ELO, Lyrics:
Hello my old friend.
Early morning day is dawning
Cooling towers and factory gates
Dirty streets and laughing people
Skinny dogs and beer crates
Hello my old friend
Hello my old friend
Sad canals green black water
Somewhere bicycles and beds
Wet and windy afternoons
And pigeons coo in garden sheds
Hello my old friend
Hello my old friend
High-rise tower blocks with panoramic
Views of trains and coal
Tiehead railway tracks tread faithfully
The gas works to behold
Hello my old friend
Hello my old friend
Just to see the sunset
Pretty rainbows over your majestic towers
To feel your earth beneath my feet
Here I could stand for hours and hours
(young girls sing f'rere jaque in the background)
Big machines that once were champions
Turn to dust under the sky
Broken windows choking chimneys
Factory walls for miles and miles
By bye my old friend
By bye my old friend
Just to see the sunset
Pretty rainbows over your majestic towers
To feel your earth beneath my feet
Here I could stand for hours and hours
Jeff Lynne
From the 1983 LP, Secret Messages.
Facts:
"Hello My Old Friend" from Secret Messages. This song, originally meant to be the closer of the original double Secret Messages album, is chock full of hidden things. First off, after the first vocal bridge (ending "...here I could stand for hours and hours"), someone (probably Jeff) can be heard calling out "'spatch and mail" twice, in reference to old calls for newspapers for sale in Birmingham.

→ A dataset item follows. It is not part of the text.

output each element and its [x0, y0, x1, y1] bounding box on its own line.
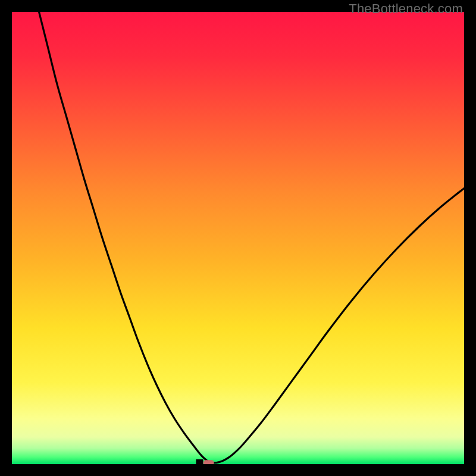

The section before the middle breakdown and is the "backwards messages can be fun/funny" line, first as heard on the original song, then reversed so that the message is heard forwards.
During the long breakdown, there are a great deal of hidden voices heard, but they are so jumbled that very few of them are particularly clear; what is heard is what sounds like a children's choir singing the French nursery song, Frère Jacques (a theme that is repeated later in the song) and what sounds like birdsong but may actually be some hidden message.
After the second vocal bridge, the shouting out of "'spatch and mail" is again repeated twice.
During the song's repeated ending, there is a lot going on, however one section that is quite clear is the children's choir singing the first two lines of Frère Jacques; they might be singing the rest of the lines, but if so, it's lost under other noises.
Later during the repeated ending, a high speed section is heard; this section is actually a backward, sped up, altered frequency recording of the children's choir singing Frère Jacques again. There may be much more in this song as there are a lot of odd, interesting sounds that may hide something that has yet been identified. Note that this song, originally meant to be the album closer, would have also had the album closing material that eventually ended up on the song Rock 'n' Roll Is King.